Katie
The hotel clerk eyed him suspiciously and alerted the owner that it was very likely that Mr. John Goshen – Hannah had suggested a familiar name for her husband to assume so that he would be less likely to forget it – would be unable to pay his bill.
That evening John was questioned by the owner of the hotel, admitted his inability to pay, and was thrown out onto the street. He hadn’t even fifteen cents to get into a theater, and the very men who had won hundreds of dollars from him in the billiard back room refused to lend him more than fifty cents together.
John therefore had enough money to go to the theater, and did so, but without any other refuge he returned to the billiard room afterward.
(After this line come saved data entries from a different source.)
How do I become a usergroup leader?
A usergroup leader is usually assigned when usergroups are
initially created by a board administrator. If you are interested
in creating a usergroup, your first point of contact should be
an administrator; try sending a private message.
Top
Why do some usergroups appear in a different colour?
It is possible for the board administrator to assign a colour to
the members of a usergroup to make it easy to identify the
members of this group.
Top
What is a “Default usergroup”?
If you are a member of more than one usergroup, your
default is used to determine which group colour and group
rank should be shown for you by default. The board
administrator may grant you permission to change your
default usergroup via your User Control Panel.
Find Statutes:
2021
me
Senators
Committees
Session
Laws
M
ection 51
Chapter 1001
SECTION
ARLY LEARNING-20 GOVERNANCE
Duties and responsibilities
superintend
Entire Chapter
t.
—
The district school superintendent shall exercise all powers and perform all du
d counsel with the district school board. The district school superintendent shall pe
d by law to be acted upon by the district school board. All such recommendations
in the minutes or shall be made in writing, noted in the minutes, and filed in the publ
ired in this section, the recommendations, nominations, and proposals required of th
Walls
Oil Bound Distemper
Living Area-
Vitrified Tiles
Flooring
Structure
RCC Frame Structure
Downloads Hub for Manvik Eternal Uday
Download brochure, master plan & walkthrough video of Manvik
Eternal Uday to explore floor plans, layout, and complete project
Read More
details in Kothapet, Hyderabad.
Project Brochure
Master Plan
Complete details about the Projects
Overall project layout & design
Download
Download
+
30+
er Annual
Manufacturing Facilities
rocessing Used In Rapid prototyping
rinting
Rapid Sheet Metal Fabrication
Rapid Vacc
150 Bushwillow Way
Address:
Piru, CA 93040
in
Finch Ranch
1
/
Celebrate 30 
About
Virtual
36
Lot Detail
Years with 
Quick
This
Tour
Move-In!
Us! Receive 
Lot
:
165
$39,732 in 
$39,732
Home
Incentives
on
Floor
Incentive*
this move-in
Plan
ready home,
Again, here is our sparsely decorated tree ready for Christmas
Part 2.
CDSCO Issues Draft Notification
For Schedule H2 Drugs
He was approached then by a man whom he had seen there before, but whose name he had either never learnt or subsequently forgot.
The man shook hands cordially with John Slape and bought him a glass of whiskey. He also brought the bottle to a table, where John followed him.
“Talked to you t’other forenoon,” the man said, and introduced himself as Bill Reagan.
John nodded, though he remembered nothing.
“Talked of the War and railroads. Said you were a savage down in Virginia.”
“I was,” said John. John Slape had very little idea of subtlety in human relationships and did not see that Bill Reagan was driving at something.
“Hear you’re flat.”
John Slape jingled the nickels in his pocket. “That’s all I got,” he said.
“Where you put up?”
“Nowheres.”
“Come to my place.”
“All right,” replied John with a grin. He had a place to stay for the night. This was a friendly man, and perhaps Bill Reagan would even tell him what to do about getting money from his wife in Boston.
John went with his new friend to a dirty little room in a house that leaned precariously out over the river, but before he could ask Bill Reagan what he should do in regard to Hannah, Bill Reagan said, “How’d you like to swell around town with your pockets full of gold?”
“I would.”
“You know how to mend track?”
John nodded.
“You know how to fix track so it wants mending?”
John hesitated, then nodded again.
Bill Reagan sat back with a broad smile, certain that John Slape understood his intent. But John sat so stolidly across the red deal table from him, and stared so earnestly at him over the guttering candle flame, that Reagan realized, after a minute or so of silence, that he would have to spell out the entire matter in detail.
He did so, describing the trains that went from Saratoga to New York, the number of their passengers, their money and jewels, the ease of waylaying the train in some deserted spot along the river route the track followed.
“I’d do it,” said John, when he had heard all, “but I don’t have the fare to get up there.”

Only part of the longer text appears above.